(Warning: multi paragraph rambling ahead - probably not NPOV, but definitely not of the "He's the devil incarnate" ilk)
So, Donald has won the US election - and as is often the case with democracy, the gains (in terms of Electors) are disproportionate to the popular vote (not helped by the "Winner Take All" approach of 48 States - according to Wiki, something not originally intended to be the case [back in the 1770s, US political parties hadn't yet emerged], but appeared within 30 years of the Declaration).
It's rather telling that out of the entire electorate, nearly half abstained while there was a 0.1% difference in the number of those voting for him and Hillary - which suggests that a substantial proportion of the population had no faith in either candidate to improve their lives. Added onto which, while the electoral system is heavily stacked against minority parties, over the past few elections they've manade to grow from about 1% of the popular vote to around 2.5%. Of course, even if they did manage to escalate to 10-20% of the vote, as President and Congress are elected separately, there's less chance of a minor party becoming "Kingmaker" and agreeing to vote for a particular Presidential candidate on the understanding they get some of their ideas listened to / policies adopted in Congress.

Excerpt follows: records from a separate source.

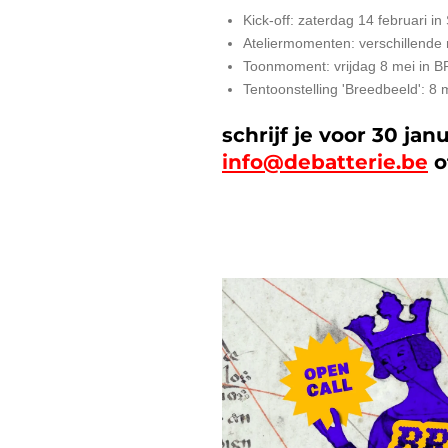
Kick-off: zaterdag 14 februari in
Ateliermomenten: verschillende 
Toonmoment: vrijdag 8 mei in B
Tentoonstelling 'Breedbeeld': 8 
schrijf je voor 30 janu
info@debatterie.be
o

It's not difficult to see why many were enthused about Donald: he's a popular TV personality who creates the illusion of being a successful self-made businessman (note: illusion), while he wasn't reliant on the Financial Services Industry to fund his campaign, isn't a seasoned politician, and doesn't have much of a filter between his brain and mouth. He authoritatively announces what sound like simple solutions to complex problems, so based on their perception of him through the filter of the media (especially his TV show), think he's trustworthy and is capable of doing what he says. He's not selling policy, he's selling a dream, a vision - apparently of a rose-tinted view of a few decades ago when the US still had a significant manufacturing industry, women generally stayed at home, there were clear divisions between the roles of men and women in society, there was no awareness of LGBTQI (many would probably mistakenly think LGBTQI didn't exist back then) and church was the centre of the community.

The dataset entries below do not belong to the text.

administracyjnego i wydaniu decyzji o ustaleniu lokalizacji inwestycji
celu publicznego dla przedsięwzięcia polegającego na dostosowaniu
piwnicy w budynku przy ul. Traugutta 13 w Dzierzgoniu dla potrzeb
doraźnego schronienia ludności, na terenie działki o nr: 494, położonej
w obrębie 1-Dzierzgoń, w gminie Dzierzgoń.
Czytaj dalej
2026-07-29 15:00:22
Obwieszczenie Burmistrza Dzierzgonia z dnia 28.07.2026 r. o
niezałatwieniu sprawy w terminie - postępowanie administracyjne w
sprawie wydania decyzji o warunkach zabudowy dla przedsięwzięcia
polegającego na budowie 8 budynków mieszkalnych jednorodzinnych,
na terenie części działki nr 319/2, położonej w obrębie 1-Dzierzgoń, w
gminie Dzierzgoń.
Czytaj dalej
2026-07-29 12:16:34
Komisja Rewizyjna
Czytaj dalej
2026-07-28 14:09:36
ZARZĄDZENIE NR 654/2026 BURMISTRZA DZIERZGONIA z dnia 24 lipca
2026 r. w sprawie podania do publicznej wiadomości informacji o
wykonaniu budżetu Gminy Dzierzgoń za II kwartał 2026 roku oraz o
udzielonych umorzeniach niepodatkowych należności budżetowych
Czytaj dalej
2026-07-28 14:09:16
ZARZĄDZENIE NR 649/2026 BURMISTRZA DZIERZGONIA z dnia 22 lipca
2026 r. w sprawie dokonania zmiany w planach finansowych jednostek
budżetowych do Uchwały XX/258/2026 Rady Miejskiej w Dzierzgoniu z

Of course, behind the rhetoric and bizzare policy announcements (e.g. The Wall, the ever-evolving approach to immigration restrictions, incarcerating Hillary without due process) seems to lie a fairly mainstream set of domestic policies: increase military spending, reduce social / welfare spending, repeal the PPACA (and produce an alternative some day never), reduce taxes (particularly on the wealthier portions of society), and allow organisations to discriminate against / refuse to serve any demographic their owner's preferred faith doesn't like (probably as long as the faith in question is some variety of conservative Christianity).

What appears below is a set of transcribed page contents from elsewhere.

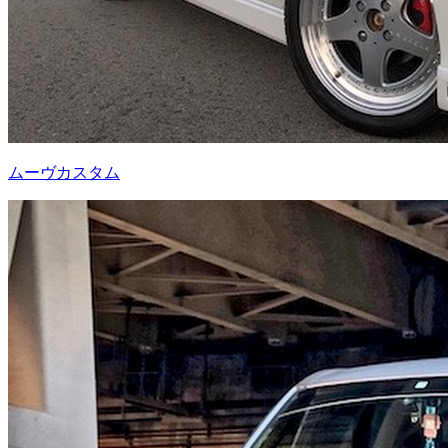
ムーヴカスタム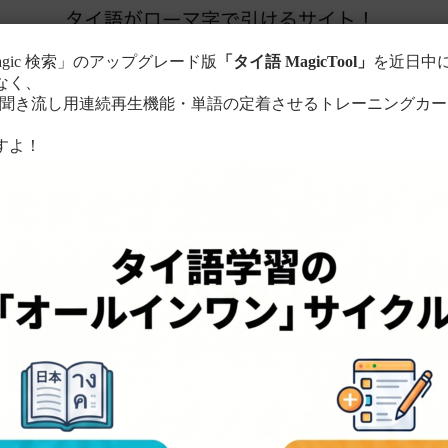
agic 検索」のアップグレード版
「タイ語 MagicTool」
を近日中
なく、
き流し用連続再生機能・単語の定着させるトレーニングカー
。
すよ！
このサイトについて
単語の検索方法
る
ローマ字に置き換えて検索！
ちら
。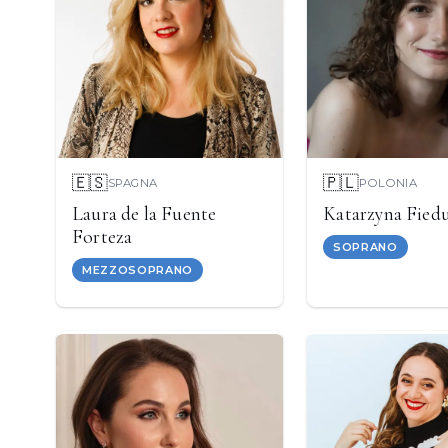
🇪🇸
🇵🇱
SPAGNA
POLONIA
Laura de la Fuente
Katarzyna Fied
Forteza
SOPRANO
MEZZOSOPRANO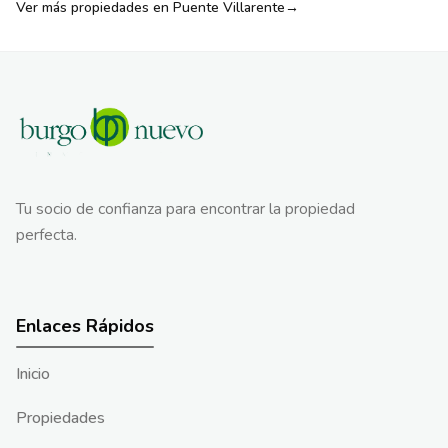
Ver más propiedades en
Puente Villarente
→
Tu socio de confianza para encontrar la propiedad
perfecta.
Enlaces Rápidos
Inicio
Propiedades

He often strikes me as a Theory X manager - he apparently believes he's smarter and knows more than the rest of the population / workforce, so is uniquely qualified to lead them. Conversely, he doesn't seem to cope very well when he doesn't get his own way, and finds diplomacy and tact hard (although not impossible, given his victory speech which was a complete contrast to pretty much everything he'd been quoted on during his campaign).
While he's suggested some very controversial policies during his campaign, even though he's got a completely Republican Senate and has an opportunity to put a conservative appointment in the Supreme Court (with the possibility of several more over the coming years), hopefully not every Republican politician will feel the need to turn the clock back on social progress, while his immigration and trade policies are likely to face fierce opposition - the US likely buys far too much from China to consider imposing punitive import duties if they don't buy lots of US-made goods and services in return.
In all likelihood, he'll neither be quite the disaster some were predicting, nor anywhere near the beacon of hope and light others were predicting. What will happen in the next few years is anyone's guess, especially as the West's economic recovery is still very fragile and Brexit could have economic consequences across Europe that could potentially ripple further.